LISTED RECORDS
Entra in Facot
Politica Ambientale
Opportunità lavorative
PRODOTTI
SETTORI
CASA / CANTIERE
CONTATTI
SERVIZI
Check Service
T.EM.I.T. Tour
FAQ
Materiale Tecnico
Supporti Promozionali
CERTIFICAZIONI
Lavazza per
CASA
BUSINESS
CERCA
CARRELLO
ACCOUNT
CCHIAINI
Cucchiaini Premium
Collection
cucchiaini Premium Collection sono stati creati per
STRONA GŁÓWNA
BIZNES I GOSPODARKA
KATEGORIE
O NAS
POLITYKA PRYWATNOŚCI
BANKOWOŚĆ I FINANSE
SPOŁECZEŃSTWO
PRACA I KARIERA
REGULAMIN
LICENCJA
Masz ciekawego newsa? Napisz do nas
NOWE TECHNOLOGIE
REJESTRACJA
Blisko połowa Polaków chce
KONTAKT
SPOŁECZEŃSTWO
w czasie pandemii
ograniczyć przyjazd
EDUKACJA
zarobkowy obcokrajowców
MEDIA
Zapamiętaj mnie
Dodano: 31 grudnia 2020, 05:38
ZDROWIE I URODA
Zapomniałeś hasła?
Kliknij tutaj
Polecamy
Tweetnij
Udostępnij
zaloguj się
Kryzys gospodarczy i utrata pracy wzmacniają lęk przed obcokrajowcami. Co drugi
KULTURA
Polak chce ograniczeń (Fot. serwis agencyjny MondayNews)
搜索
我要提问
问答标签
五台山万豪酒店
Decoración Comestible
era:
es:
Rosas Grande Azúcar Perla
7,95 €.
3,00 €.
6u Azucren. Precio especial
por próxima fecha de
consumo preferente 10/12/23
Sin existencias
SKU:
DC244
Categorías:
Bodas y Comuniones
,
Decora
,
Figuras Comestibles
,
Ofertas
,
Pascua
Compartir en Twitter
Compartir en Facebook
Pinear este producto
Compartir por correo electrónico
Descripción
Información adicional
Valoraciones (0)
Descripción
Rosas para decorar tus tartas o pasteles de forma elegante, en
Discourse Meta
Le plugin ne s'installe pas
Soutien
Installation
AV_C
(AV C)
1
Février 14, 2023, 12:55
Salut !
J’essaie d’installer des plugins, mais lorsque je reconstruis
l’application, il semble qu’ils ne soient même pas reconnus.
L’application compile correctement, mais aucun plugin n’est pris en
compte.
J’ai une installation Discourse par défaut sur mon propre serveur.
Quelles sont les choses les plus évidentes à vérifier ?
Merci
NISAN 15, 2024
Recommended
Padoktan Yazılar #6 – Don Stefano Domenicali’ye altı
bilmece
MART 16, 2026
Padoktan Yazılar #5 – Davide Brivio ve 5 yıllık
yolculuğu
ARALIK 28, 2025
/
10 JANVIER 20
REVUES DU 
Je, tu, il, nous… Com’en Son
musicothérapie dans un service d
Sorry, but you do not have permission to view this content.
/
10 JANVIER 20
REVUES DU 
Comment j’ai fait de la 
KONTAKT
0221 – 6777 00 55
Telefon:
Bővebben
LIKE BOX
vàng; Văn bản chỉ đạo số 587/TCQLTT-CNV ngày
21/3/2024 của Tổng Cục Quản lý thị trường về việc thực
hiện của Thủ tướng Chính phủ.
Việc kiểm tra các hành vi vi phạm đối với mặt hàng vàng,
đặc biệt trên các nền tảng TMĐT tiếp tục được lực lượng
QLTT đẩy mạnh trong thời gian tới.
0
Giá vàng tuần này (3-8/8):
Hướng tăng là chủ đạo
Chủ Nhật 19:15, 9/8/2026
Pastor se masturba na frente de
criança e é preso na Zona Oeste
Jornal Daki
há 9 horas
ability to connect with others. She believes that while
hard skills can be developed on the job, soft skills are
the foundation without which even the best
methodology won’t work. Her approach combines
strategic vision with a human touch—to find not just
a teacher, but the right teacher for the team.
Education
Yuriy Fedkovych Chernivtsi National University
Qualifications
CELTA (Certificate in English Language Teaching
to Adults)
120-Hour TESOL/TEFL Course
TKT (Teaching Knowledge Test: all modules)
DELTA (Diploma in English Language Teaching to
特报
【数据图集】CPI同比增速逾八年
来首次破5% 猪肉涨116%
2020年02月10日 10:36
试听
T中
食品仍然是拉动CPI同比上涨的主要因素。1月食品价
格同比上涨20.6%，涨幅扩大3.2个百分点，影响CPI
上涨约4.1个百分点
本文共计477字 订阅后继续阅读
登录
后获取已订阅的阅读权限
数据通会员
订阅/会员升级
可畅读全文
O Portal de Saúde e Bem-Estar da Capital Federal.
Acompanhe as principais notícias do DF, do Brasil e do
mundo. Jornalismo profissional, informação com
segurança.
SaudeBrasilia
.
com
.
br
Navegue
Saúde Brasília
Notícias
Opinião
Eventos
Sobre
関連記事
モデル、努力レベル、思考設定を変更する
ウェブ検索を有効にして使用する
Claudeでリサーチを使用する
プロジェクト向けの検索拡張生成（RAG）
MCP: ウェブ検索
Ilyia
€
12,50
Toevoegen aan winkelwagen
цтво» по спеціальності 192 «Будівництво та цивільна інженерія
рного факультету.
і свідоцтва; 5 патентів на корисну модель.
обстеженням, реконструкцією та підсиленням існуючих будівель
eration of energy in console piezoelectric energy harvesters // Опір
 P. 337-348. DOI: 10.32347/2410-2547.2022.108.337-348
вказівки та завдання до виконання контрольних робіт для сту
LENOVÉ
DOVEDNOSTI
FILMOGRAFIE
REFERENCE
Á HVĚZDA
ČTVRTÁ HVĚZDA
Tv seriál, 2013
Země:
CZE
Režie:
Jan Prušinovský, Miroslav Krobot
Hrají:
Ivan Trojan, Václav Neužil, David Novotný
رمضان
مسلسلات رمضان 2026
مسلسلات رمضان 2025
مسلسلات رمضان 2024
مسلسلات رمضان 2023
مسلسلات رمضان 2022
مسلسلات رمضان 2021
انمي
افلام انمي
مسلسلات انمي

WORK ORDER
The listing above must be written out again in its entirety, exactly as given.

RESPONSE TO THIS TASK
Entra in Facot
Politica Ambientale
Opportunità lavorative
PRODOTTI
SETTORI
CASA / CANTIERE
CONTATTI
SERVIZI
Check Service
T.EM.I.T. Tour
FAQ
Materiale Tecnico
Supporti Promozionali
CERTIFICAZIONI
Lavazza per
CASA
BUSINESS
CERCA
CARRELLO
ACCOUNT
CCHIAINI
Cucchiaini Premium
Collection
cucchiaini Premium Collection sono stati creati per
STRONA GŁÓWNA
BIZNES I GOSPODARKA
KATEGORIE
O NAS
POLITYKA PRYWATNOŚCI
BANKOWOŚĆ I FINANSE
SPOŁECZEŃSTWO
PRACA I KARIERA
REGULAMIN
LICENCJA
Masz ciekawego newsa? Napisz do nas
NOWE TECHNOLOGIE
REJESTRACJA
Blisko połowa Polaków chce
KONTAKT
SPOŁECZEŃSTWO
w czasie pandemii
ograniczyć przyjazd
EDUKACJA
zarobkowy obcokrajowców
MEDIA
Zapamiętaj mnie
Dodano: 31 grudnia 2020, 05:38
ZDROWIE I URODA
Zapomniałeś hasła?
Kliknij tutaj
Polecamy
Tweetnij
Udostępnij
zaloguj się
Kryzys gospodarczy i utrata pracy wzmacniają lęk przed obcokrajowcami. Co drugi
KULTURA
Polak chce ograniczeń (Fot. serwis agencyjny MondayNews)
搜索
我要提问
问答标签
五台山万豪酒店
Decoración Comestible
era:
es:
Rosas Grande Azúcar Perla
7,95 €.
3,00 €.
6u Azucren. Precio especial
por próxima fecha de
consumo preferente 10/12/23
Sin existencias
SKU:
DC244
Categorías:
Bodas y Comuniones
,
Decora
,
Figuras Comestibles
,
Ofertas
,
Pascua
Compartir en Twitter
Compartir en Facebook
Pinear este producto
Compartir por correo electrónico
Descripción
Información adicional
Valoraciones (0)
Descripción
Rosas para decorar tus tartas o pasteles de forma elegante, en
Discourse Meta
Le plugin ne s'installe pas
Soutien
Installation
AV_C
(AV C)
1
Février 14, 2023, 12:55
Salut !
J’essaie d’installer des plugins, mais lorsque je reconstruis
l’application, il semble qu’ils ne soient même pas reconnus.
L’application compile correctement, mais aucun plugin n’est pris en
compte.
J’ai une installation Discourse par défaut sur mon propre serveur.
Quelles sont les choses les plus évidentes à vérifier ?
Merci
NISAN 15, 2024
Recommended
Padoktan Yazılar #6 – Don Stefano Domenicali’ye altı
bilmece
MART 16, 2026
Padoktan Yazılar #5 – Davide Brivio ve 5 yıllık
yolculuğu
ARALIK 28, 2025
/
10 JANVIER 20
REVUES DU 
Je, tu, il, nous… Com’en Son
musicothérapie dans un service d
Sorry, but you do not have permission to view this content.
/
10 JANVIER 20
REVUES DU 
Comment j’ai fait de la 
KONTAKT
0221 – 6777 00 55
Telefon:
Bővebben
LIKE BOX
vàng; Văn bản chỉ đạo số 587/TCQLTT-CNV ngày
21/3/2024 của Tổng Cục Quản lý thị trường về việc thực
hiện của Thủ tướng Chính phủ.
Việc kiểm tra các hành vi vi phạm đối với mặt hàng vàng,
đặc biệt trên các nền tảng TMĐT tiếp tục được lực lượng
QLTT đẩy mạnh trong thời gian tới.
0
Giá vàng tuần này (3-8/8):
Hướng tăng là chủ đạo
Chủ Nhật 19:15, 9/8/2026
Pastor se masturba na frente de
criança e é preso na Zona Oeste
Jornal Daki
há 9 horas
ability to connect with others. She believes that while
hard skills can be developed on the job, soft skills are
the foundation without which even the best
methodology won’t work. Her approach combines
strategic vision with a human touch—to find not just
a teacher, but the right teacher for the team.
Education
Yuriy Fedkovych Chernivtsi National University
Qualifications
CELTA (Certificate in English Language Teaching
to Adults)
120-Hour TESOL/TEFL Course
TKT (Teaching Knowledge Test: all modules)
DELTA (Diploma in English Language Teaching to
特报
【数据图集】CPI同比增速逾八年
来首次破5% 猪肉涨116%
2020年02月10日 10:36
试听
T中
食品仍然是拉动CPI同比上涨的主要因素。1月食品价
格同比上涨20.6%，涨幅扩大3.2个百分点，影响CPI
上涨约4.1个百分点
本文共计477字 订阅后继续阅读
登录
后获取已订阅的阅读权限
数据通会员
订阅/会员升级
可畅读全文
O Portal de Saúde e Bem-Estar da Capital Federal.
Acompanhe as principais notícias do DF, do Brasil e do
mundo. Jornalismo profissional, informação com
segurança.
SaudeBrasilia
.
com
.
br
Navegue
Saúde Brasília
Notícias
Opinião
Eventos
Sobre
関連記事
モデル、努力レベル、思考設定を変更する
ウェブ検索を有効にして使用する
Claudeでリサーチを使用する
プロジェクト向けの検索拡張生成（RAG）
MCP: ウェブ検索
Ilyia
€
12,50
Toevoegen aan winkelwagen
цтво» по спеціальності 192 «Будівництво та цивільна інженерія
рного факультету.
і свідоцтва; 5 патентів на корисну модель.
обстеженням, реконструкцією та підсиленням існуючих будівель
eration of energy in console piezoelectric energy harvesters // Опір
 P. 337-348. DOI: 10.32347/2410-2547.2022.108.337-348
вказівки та завдання до виконання контрольних робіт для сту
LENOVÉ
DOVEDNOSTI
FILMOGRAFIE
REFERENCE
Á HVĚZDA
ČTVRTÁ HVĚZDA
Tv seriál, 2013
Země:
CZE
Režie:
Jan Prušinovský, Miroslav Krobot
Hrají:
Ivan Trojan, Václav Neužil, David Novotný
رمضان
مسلسلات رمضان 2026
مسلسلات رمضان 2025
مسلسلات رمضان 2024
مسلسلات رمضان 2023
مسلسلات رمضان 2022
مسلسلات رمضان 2021
انمي
افلام انمي
مسلسلات انمي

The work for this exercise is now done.